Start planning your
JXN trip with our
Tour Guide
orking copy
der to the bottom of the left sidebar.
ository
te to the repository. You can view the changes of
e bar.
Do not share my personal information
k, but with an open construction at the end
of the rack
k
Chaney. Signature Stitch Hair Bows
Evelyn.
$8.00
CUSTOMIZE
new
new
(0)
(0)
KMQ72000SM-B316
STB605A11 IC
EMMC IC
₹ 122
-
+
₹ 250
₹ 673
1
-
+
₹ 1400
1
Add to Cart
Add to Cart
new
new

# # # #

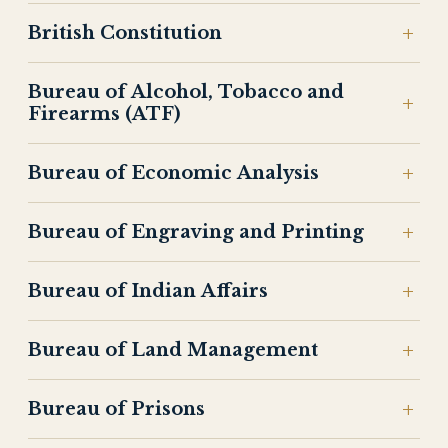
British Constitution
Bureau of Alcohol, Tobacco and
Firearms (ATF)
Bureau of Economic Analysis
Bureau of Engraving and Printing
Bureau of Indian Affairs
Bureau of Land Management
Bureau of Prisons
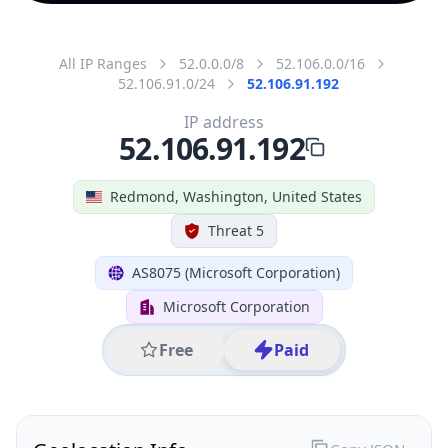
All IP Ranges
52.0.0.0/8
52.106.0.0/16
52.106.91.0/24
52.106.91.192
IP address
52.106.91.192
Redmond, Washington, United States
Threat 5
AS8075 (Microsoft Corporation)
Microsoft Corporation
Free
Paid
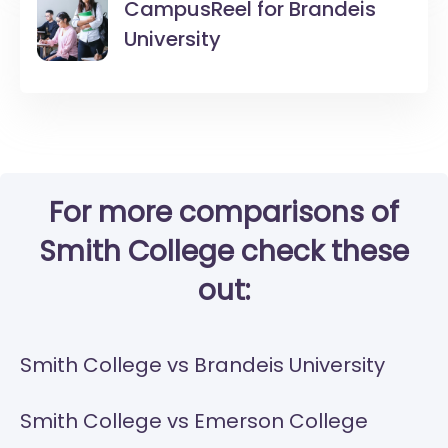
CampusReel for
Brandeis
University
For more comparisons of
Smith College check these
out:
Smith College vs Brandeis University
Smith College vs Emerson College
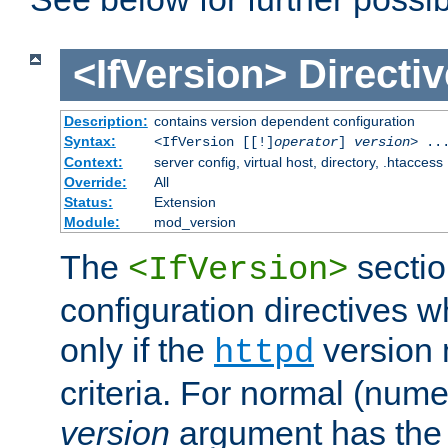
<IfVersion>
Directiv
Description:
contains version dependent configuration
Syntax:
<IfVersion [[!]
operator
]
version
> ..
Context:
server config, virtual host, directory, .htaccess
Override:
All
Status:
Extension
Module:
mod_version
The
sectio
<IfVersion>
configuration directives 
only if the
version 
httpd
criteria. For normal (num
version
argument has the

# # # #

WHAT YOU NEED TO DO: Return all lines from the material that contain "Bureau".

EXERCISE ANSWER:
Bureau of Alcohol, Tobacco and
Bureau of Economic Analysis
Bureau of Engraving and Printing
Bureau of Indian Affairs
Bureau of Land Management
Bureau of Prisons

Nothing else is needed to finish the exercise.